> [SOURCE INFORMATION]:
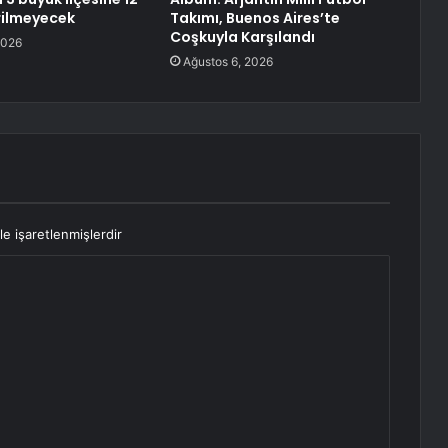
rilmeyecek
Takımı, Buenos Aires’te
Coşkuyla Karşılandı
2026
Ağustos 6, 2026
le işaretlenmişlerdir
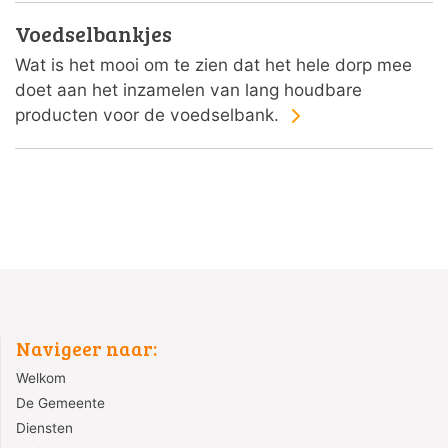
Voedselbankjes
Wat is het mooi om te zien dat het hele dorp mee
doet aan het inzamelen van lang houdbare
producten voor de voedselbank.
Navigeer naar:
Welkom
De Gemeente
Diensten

> [REQUIREMENT]: When you copy the data, keep every line exact and drop the pictures.

> [SOLUTION FOR THIS TASK]:
rilmeyecek
Takımı, Buenos Aires’te
Coşkuyla Karşılandı
2026
Ağustos 6, 2026
le işaretlenmişlerdir
Voedselbankjes
Wat is het mooi om te zien dat het hele dorp mee
doet aan het inzamelen van lang houdbare
producten voor de voedselbank.
Navigeer naar:
Welkom
De Gemeente
Diensten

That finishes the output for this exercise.